Dread wrapped a fist around Isabelle’s chest and squeezed; the streaks of light she’d painted chasing the moons were precise ratios of the arc length traversed by the moons against the backdrop of the celestial sphere over a fixed period of weeks. The difference in the length of the streaks clearly demonstrated elliptical orbital paths.

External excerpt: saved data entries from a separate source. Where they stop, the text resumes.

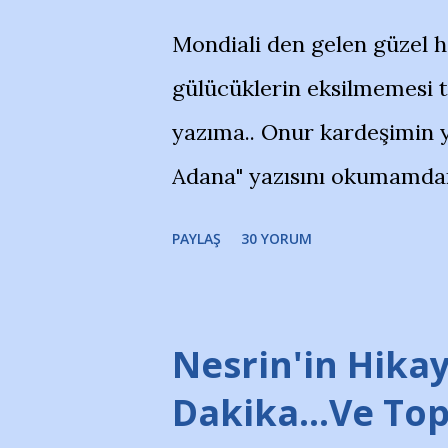
Mondiali den gelen güzel 
gülücüklerin eksilmemesi 
yazıma.. Onur kardeşimin y
Adana" yazısını okumamdan 
portalında rastladığım bir 
PAYLAŞ
30 YORUM
taraftarlar, İstanbul takım
futbol okullarına tepki gös
stadı önünde yaklaşık 200 
Nesrin'in Hikay
takımlarının Futbol okullar
Dakika…Ve To
görmek istemediklerini bir 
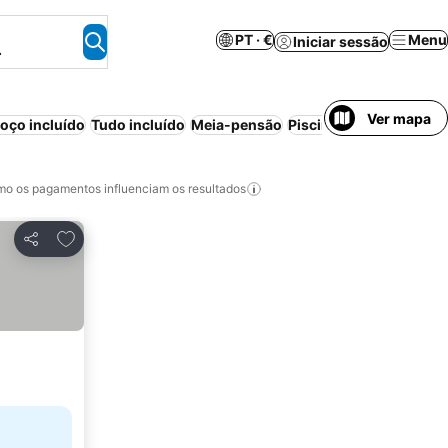
PT · €
Menu
Iniciar sessão
.
Ver mapa
ço incluído
Tudo incluído
Meia-pensão
Piscina
Estacionament
o os pagamentos influenciam os resultados
Adicionar aos favoritos
Partilhar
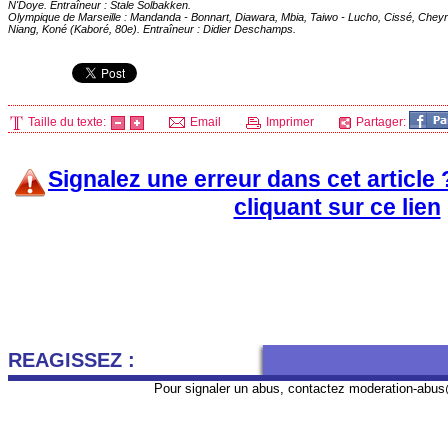
N'Doye. Entraîneur : Stale Solbakken.
Olympique de Marseille
: Mandanda - Bonnart, Diawara, Mbia, Taiwo - Lucho, Cissé, Cheyro
Niang, Koné (Kaboré, 80e). Entraîneur : Didier Deschamps.
Taille du texte:
Email
Imprimer
Partager:
Signalez une erreur dans cet article
cliquant sur ce lien
REAGISSEZ :
Pour signaler un abus, contactez
moderation-abus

“Yes,” she said, praying he took his observation no further. There were too many secrets in her artwork, things that could get her eyes plucked out and her ears staved in. She glanced aside at the printing press and tried desperately to remember if she’d left the acid etching of complex number multiplications loaded on the printing plate. That would be hard to explain.

Kantelvar leaned on his wicked staff, tilting his head to the side and turning it to stare up at her, as might a man with a very stiff neck. There was another painful pause as he took some measure of her. Was it too much to ask that he think her a harmless lackwit and leave her be?

“How much do you know about the kingdom of Aragoth?” he asked.

If there was a question Isabelle had been expecting less than that one, she could not name it.

“Practically nothing,” she said, though in fact Jean-Claude kept her up on what gossip wafted in from that fascinating kingdom. “Nothing,” was always a good answer even when it wasn’t strictly true. Nothing was what people wanted her to know.

“Hmm. To put it plainly, His Majesty el Rey de los Espejos, Carlemmo II, is dying and there is a choice of heirs. His elder son, Príncipe Alejandro, is married, but his wife has proven barren. Carlemmo has petitioned him to divorce and remarry, so his line may have issue, but the wife’s family is very powerful and will not stand to have its grip prized from the crown.